The bytecode is the source of truth throughout the whole engine. The LLInt executes the bytecode. The baseline is a template JIT, which emits snippets of machine code for each bytecode instruction. Finally, the DFG and FTL parse the bytecode and emit DFG IR, which is then run through an optimizing compiler.
Because the bytecode is the source of truth, it tends to stay alive in memory throughout the whole program execution. In JavaScript-heavy websites, such as Facebook or Reddit, the bytecode is responsible for 20% of the overall memory usage.
The Bytecode
To make things more concrete, let’s look at a simple JavaScript program, learn how to inspect the bytecode generated by JSC and how to interpret the bytecode dump.
// double.js
function double(a) {
return a + a;
}
double(2);
If you run the above program with jsc -d double.js, JSC will dump all the bytecode it generates to stderr. The bytecode dump will contain the bytecode generated for double:
[ 0] enter
[ 1] get_scope loc4
[ 3] mov loc5, loc4
[ 6] check_traps
[ 7] add loc7, arg1, arg1, OperandTypes(126, 126)
[ 13] ret loc7
Each line starts with the offset of the instruction in brackets, followed by the opcode name and its operands. Here we can see the operands loc for local variables, arg for function arguments and OperandTypes, which is metadata about the predicted types of the arguments.
Old Bytecode Format
The old bytecode format had a few issues that we wanted to fix:
- It used too much memory.
- The instruction stream was writable, which prevented memory-mapping the bytecode stream.
- It had optimizations that we no longer benefited from, such as direct threading.

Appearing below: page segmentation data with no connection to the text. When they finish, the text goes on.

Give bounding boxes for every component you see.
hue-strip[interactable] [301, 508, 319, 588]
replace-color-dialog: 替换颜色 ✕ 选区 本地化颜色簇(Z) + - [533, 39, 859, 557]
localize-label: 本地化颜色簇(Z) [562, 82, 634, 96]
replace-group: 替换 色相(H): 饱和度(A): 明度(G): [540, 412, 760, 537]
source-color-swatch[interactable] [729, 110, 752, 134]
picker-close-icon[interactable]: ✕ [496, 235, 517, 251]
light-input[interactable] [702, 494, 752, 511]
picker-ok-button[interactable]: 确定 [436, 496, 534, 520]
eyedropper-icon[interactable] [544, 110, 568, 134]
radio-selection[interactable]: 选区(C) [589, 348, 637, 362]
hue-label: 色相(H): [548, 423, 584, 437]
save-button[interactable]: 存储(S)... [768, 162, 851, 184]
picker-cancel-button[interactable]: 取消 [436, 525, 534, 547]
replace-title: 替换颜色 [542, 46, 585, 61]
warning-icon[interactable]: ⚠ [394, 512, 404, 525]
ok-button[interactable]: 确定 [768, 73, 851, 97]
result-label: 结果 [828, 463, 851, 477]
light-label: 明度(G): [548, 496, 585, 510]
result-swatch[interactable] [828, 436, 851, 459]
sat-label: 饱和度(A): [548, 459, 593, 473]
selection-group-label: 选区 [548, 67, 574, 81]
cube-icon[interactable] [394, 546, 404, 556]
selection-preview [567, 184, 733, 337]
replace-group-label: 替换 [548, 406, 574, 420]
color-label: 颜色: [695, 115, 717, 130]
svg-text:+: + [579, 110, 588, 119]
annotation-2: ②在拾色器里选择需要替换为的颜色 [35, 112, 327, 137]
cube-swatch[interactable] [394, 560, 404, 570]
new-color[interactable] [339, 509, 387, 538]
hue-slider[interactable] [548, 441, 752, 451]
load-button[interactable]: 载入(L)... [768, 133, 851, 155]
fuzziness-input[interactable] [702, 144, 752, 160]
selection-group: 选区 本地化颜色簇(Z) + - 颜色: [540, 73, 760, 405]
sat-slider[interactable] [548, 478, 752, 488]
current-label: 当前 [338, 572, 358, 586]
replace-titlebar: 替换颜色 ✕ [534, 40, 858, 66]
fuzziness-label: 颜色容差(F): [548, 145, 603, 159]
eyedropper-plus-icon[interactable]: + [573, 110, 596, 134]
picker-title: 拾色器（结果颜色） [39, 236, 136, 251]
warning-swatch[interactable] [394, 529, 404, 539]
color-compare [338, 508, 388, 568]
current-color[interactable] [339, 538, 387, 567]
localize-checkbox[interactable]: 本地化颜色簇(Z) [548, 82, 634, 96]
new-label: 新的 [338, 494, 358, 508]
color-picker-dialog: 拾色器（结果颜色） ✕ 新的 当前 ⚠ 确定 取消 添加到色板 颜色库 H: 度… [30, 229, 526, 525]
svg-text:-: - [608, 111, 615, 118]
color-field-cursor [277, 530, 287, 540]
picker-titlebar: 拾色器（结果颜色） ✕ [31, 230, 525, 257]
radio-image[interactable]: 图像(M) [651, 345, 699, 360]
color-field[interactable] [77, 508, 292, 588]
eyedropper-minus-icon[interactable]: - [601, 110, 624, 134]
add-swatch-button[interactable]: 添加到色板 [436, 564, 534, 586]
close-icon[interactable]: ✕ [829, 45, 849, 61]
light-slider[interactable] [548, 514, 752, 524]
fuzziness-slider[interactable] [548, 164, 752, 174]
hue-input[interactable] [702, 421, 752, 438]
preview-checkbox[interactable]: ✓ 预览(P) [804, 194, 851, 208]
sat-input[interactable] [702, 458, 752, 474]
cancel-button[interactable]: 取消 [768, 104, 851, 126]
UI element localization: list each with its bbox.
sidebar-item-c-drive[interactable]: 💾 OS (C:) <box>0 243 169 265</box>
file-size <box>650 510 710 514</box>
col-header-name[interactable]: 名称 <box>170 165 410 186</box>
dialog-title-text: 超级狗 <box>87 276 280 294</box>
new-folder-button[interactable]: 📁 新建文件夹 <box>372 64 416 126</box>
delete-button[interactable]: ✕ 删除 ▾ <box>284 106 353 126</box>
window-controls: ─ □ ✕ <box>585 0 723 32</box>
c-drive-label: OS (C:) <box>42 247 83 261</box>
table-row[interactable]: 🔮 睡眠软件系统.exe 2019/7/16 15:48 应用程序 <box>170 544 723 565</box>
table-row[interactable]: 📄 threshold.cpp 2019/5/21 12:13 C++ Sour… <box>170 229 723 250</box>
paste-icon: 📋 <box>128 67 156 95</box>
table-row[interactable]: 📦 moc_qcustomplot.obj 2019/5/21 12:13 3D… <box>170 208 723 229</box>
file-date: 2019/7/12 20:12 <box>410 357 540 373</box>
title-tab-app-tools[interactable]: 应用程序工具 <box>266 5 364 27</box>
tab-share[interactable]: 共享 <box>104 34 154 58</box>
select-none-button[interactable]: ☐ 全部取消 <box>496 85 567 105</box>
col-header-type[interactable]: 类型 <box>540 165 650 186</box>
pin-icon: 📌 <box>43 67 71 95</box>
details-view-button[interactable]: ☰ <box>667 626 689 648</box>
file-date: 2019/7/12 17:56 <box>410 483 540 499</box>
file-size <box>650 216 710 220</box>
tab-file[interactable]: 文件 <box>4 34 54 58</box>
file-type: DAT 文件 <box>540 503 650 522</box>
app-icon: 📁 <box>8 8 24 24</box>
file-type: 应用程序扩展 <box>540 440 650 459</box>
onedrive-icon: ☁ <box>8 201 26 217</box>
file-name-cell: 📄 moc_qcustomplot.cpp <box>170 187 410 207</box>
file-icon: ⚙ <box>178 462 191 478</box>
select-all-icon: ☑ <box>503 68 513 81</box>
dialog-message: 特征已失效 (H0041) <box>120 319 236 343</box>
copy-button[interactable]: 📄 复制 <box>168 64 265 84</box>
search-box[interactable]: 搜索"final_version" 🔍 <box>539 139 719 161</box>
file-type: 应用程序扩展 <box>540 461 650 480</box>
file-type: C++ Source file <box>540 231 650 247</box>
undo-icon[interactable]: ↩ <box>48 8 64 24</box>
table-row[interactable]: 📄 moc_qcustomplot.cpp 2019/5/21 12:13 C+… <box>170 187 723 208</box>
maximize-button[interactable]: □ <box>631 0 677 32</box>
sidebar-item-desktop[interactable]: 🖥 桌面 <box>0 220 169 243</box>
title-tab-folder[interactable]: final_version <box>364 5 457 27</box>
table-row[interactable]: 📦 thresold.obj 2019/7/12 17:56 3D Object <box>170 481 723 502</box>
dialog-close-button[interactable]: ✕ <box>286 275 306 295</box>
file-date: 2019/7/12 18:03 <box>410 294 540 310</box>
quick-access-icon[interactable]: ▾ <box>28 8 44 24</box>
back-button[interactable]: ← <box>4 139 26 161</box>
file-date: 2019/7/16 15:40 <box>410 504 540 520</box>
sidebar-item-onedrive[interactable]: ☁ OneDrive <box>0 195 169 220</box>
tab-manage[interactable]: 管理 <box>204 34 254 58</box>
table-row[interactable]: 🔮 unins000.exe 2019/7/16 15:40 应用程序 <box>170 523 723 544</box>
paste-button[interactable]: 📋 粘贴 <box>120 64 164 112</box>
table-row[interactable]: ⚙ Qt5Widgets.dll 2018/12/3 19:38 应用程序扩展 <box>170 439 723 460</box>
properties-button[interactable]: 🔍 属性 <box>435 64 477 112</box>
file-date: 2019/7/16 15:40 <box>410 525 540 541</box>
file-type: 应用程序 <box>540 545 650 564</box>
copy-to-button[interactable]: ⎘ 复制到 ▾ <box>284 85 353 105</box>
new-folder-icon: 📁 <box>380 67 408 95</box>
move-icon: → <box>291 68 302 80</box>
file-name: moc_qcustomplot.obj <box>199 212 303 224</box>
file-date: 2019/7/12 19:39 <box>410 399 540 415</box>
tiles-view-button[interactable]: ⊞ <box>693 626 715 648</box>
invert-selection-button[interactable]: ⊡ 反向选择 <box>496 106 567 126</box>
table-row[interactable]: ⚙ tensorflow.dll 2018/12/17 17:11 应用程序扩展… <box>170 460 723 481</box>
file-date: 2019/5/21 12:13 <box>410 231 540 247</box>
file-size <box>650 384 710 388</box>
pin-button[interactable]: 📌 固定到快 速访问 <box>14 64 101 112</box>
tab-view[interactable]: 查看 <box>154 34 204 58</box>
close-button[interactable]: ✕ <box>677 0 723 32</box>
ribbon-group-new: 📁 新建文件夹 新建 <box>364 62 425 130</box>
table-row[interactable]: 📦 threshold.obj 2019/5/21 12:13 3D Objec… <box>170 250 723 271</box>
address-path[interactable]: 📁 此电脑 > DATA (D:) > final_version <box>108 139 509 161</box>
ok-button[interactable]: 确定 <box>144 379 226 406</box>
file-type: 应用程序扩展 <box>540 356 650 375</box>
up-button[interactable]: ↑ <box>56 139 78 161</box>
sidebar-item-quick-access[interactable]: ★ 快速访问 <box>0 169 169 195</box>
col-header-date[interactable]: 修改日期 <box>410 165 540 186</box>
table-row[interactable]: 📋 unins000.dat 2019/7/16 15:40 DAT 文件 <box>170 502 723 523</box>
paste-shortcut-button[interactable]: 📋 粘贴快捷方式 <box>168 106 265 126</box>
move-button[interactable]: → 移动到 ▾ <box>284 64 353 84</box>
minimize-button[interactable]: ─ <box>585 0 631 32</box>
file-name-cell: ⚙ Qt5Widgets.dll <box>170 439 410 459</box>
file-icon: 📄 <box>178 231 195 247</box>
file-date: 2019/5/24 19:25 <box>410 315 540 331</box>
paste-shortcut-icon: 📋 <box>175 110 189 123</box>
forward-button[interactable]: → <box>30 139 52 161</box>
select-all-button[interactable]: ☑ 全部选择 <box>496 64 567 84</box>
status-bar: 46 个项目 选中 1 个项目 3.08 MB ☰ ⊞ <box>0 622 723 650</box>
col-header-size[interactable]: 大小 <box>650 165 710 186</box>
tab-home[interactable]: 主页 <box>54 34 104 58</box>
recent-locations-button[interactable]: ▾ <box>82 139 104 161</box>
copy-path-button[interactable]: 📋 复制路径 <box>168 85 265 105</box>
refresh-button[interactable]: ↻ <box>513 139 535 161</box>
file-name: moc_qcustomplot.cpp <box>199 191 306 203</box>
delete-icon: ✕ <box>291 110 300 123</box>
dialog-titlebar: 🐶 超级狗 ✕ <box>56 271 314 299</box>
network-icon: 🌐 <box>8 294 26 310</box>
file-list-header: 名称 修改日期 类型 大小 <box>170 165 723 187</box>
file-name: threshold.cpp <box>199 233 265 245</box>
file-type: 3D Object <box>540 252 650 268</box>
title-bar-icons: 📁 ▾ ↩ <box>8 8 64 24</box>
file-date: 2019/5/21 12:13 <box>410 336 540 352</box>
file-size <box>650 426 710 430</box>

In order to better understand how we addressed these issues in the new format, we need a basic understanding of the old bytecode format. In the old format, instructions could be in one of two forms: unlinked, which is compact and optimized for storage and linked, which is inflated and optimized for execution, containing memory addresses of runtime objects directly in the instruction stream.
Unlinked Instructions
The instructions were encoded using variable-width encoding. The opcode and each operand took as little space as possible, ranging from 1 to 5 bytes. Take the add instruction from the program above as an example, it would take 6 bytes: one for the opcode (add), one for each of the registers (loc7, arg1 and arg1 again) and two bytes for the operand types.